● Task requirements
Review the listing and copy each line that holds the word "These".

......

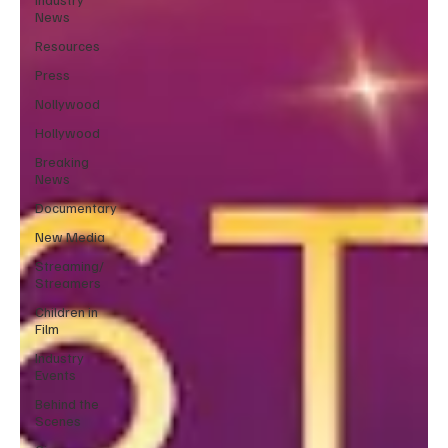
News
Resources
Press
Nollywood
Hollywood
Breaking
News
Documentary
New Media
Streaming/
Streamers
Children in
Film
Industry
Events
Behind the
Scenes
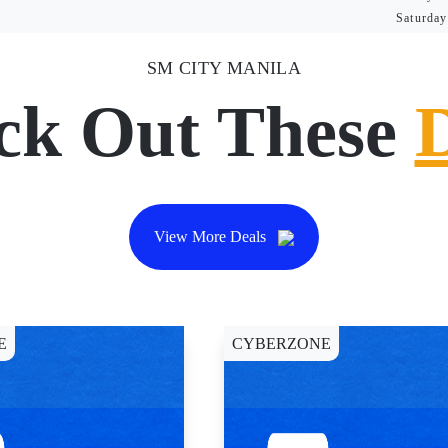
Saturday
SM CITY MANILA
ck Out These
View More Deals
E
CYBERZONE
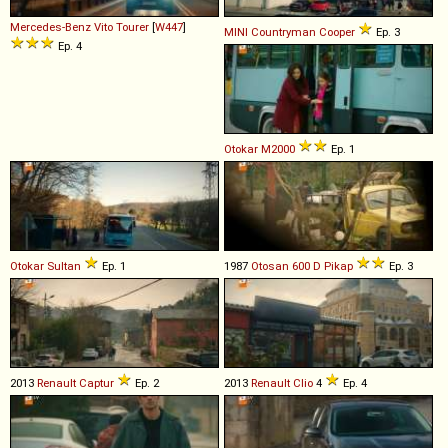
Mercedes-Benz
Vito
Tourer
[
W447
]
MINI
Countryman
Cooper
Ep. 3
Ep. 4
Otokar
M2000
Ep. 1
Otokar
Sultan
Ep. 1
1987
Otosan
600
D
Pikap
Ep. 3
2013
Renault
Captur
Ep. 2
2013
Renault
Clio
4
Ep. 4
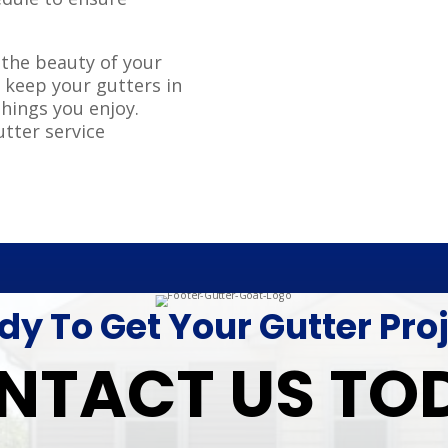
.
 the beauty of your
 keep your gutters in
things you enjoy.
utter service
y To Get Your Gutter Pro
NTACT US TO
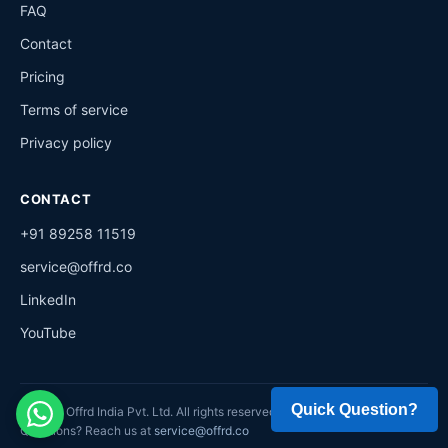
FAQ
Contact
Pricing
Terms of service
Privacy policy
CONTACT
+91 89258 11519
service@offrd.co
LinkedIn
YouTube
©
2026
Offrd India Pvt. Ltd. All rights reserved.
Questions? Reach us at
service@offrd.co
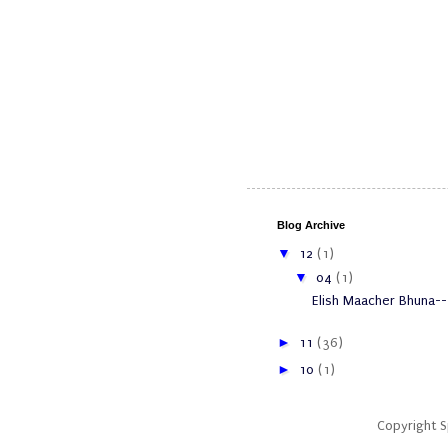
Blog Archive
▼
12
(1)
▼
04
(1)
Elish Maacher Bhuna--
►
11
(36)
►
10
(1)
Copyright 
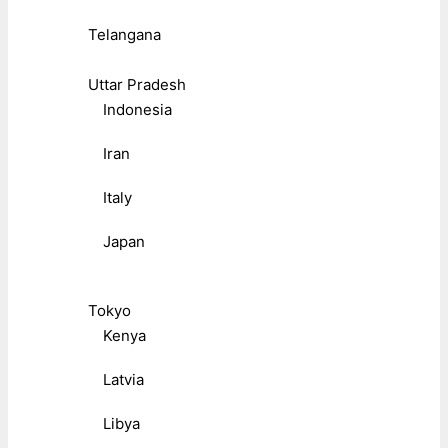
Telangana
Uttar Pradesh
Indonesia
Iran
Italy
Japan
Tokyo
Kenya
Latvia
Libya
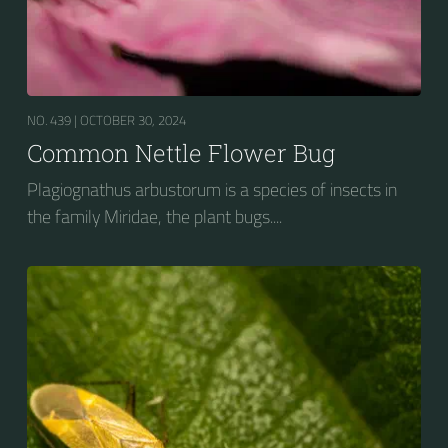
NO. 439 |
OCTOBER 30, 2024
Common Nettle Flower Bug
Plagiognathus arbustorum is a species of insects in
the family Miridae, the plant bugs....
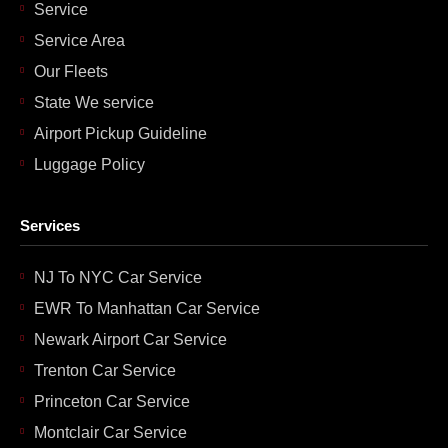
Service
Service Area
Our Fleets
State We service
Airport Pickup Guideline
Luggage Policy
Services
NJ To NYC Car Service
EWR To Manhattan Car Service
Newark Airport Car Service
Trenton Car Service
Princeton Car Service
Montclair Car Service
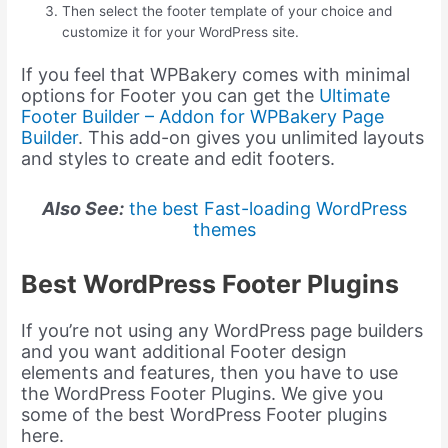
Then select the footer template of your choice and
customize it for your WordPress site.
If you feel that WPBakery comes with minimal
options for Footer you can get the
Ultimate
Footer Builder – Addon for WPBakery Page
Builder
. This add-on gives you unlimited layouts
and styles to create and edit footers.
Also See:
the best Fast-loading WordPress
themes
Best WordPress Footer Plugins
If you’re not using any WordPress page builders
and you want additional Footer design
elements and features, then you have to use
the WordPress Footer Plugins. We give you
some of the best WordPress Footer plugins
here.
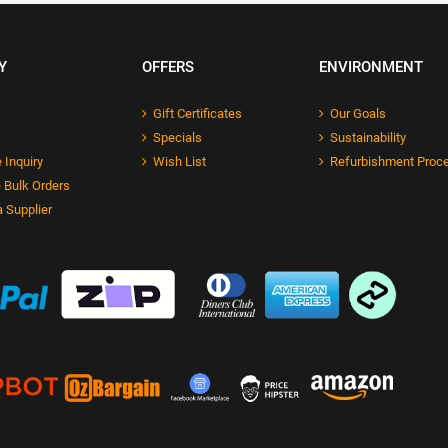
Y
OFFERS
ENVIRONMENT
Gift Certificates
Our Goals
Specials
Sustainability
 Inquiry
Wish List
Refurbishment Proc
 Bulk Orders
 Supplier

......

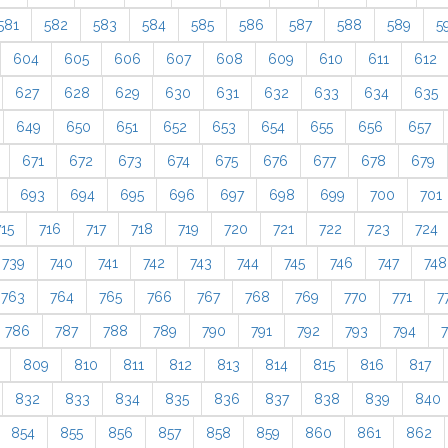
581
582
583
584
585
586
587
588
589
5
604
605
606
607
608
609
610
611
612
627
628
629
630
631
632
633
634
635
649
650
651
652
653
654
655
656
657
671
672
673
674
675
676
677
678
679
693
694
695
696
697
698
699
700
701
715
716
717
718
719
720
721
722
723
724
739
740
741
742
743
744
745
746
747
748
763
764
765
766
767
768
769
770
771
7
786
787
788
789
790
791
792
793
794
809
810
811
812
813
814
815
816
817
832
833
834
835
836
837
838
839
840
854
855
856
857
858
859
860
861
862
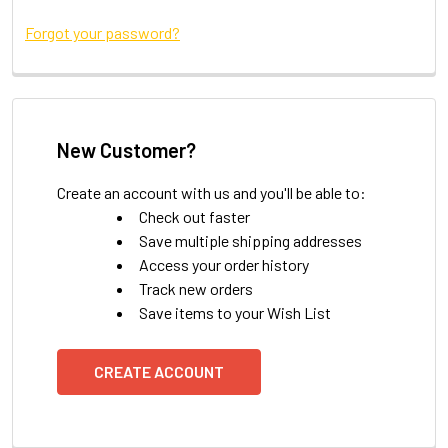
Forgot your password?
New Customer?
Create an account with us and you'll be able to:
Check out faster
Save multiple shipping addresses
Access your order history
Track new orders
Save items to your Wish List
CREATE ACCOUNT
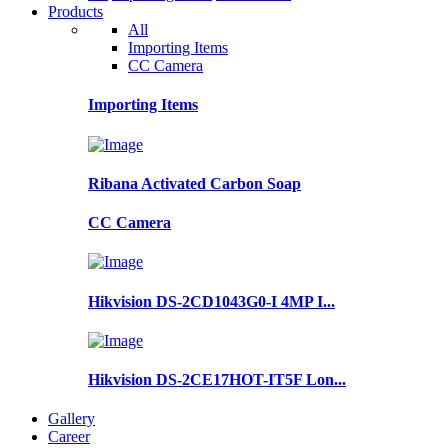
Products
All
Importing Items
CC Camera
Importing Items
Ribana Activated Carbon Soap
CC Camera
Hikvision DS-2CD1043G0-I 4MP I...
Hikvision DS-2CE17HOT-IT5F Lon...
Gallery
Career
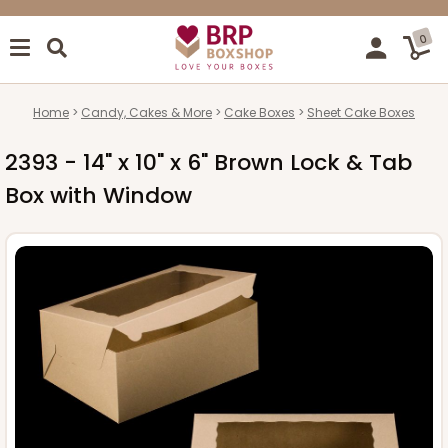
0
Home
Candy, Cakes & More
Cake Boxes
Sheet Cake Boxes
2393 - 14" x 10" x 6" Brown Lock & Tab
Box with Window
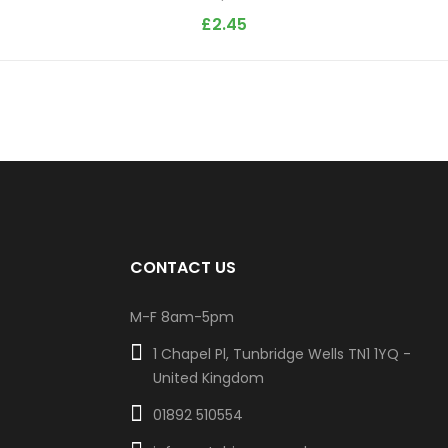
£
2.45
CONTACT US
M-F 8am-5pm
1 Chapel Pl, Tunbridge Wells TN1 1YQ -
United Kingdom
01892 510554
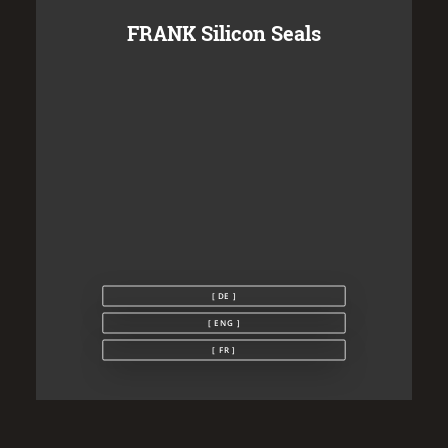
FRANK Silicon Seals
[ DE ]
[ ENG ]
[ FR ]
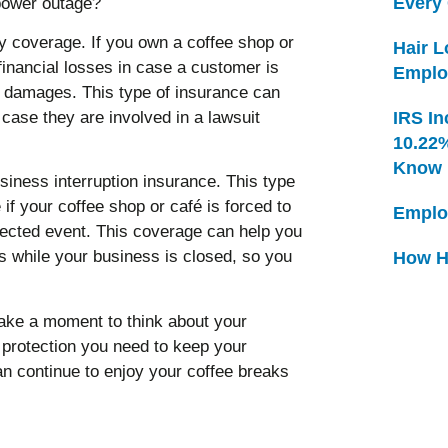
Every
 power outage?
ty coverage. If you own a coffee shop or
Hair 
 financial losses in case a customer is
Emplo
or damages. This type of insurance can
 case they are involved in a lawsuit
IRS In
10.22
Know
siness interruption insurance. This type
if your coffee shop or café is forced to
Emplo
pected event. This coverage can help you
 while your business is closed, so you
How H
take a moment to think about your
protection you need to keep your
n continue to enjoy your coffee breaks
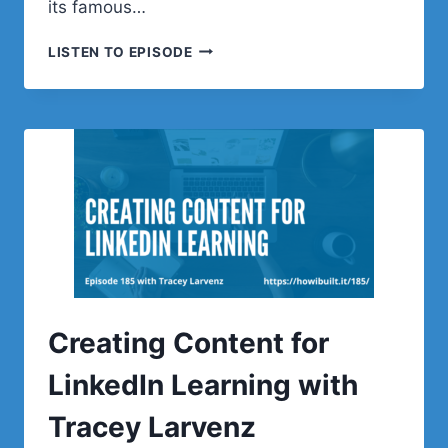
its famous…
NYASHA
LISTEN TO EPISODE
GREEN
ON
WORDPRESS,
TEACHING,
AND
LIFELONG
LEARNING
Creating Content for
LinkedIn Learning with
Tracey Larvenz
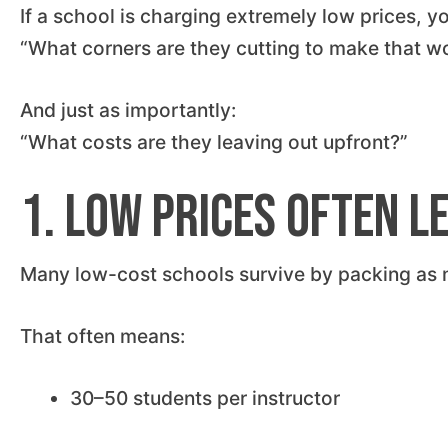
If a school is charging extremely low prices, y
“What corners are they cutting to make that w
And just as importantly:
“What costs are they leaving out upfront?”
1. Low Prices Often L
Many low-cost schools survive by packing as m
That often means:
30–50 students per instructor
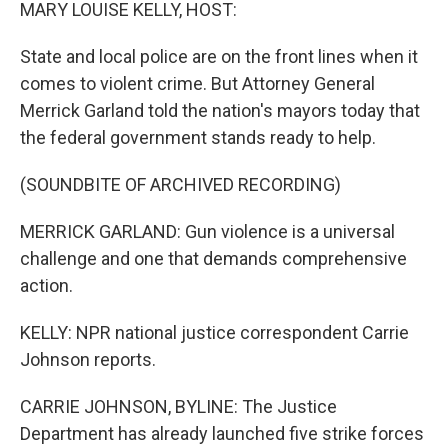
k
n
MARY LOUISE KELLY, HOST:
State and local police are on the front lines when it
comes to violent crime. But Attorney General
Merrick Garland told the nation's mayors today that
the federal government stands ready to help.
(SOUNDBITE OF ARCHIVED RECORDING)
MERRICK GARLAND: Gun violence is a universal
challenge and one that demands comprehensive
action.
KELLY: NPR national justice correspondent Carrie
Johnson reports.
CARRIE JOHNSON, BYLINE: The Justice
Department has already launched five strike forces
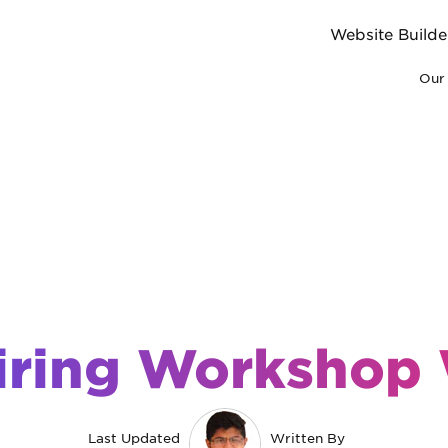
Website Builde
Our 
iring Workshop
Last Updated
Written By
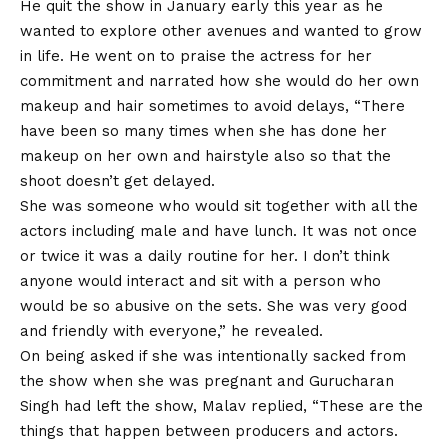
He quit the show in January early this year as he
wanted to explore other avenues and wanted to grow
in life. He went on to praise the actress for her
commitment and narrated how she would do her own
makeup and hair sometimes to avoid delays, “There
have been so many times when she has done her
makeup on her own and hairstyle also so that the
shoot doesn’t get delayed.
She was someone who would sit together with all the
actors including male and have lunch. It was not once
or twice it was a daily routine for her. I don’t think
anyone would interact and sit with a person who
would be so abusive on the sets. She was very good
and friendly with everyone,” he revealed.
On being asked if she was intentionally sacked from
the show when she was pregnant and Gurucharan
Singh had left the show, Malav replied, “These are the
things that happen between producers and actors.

......

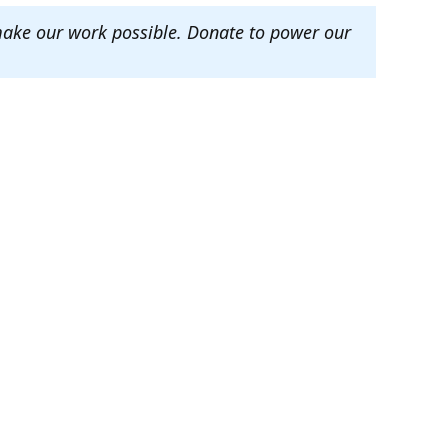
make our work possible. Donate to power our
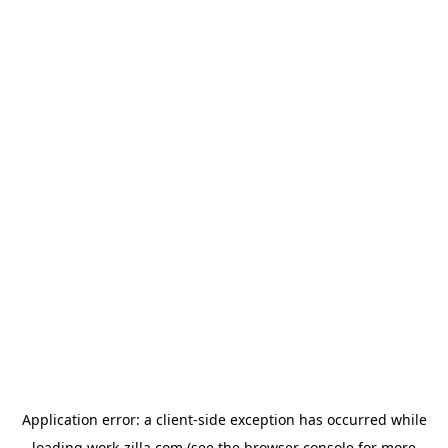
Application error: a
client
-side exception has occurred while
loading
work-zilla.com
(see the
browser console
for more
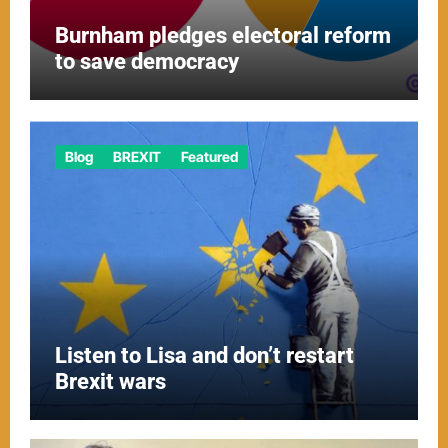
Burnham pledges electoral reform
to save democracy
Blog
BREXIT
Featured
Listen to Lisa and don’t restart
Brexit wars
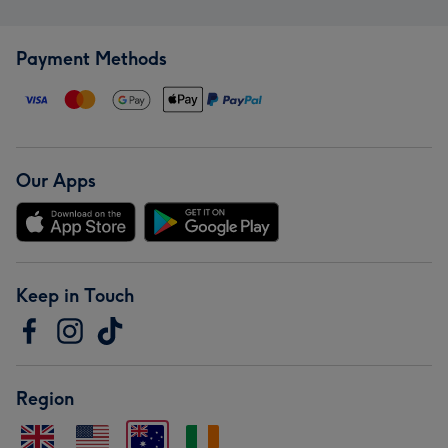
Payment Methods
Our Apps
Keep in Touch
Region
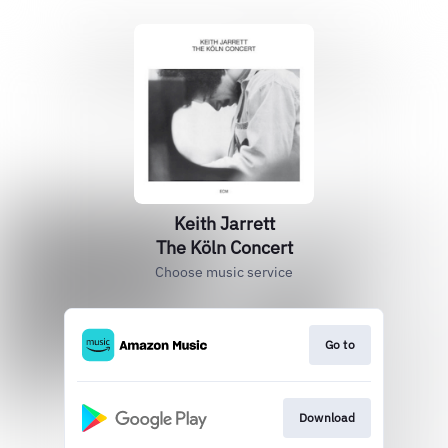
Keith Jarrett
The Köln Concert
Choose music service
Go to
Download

......

● Reply
ck Out These
Singh had left the show, Malav replied, “These are the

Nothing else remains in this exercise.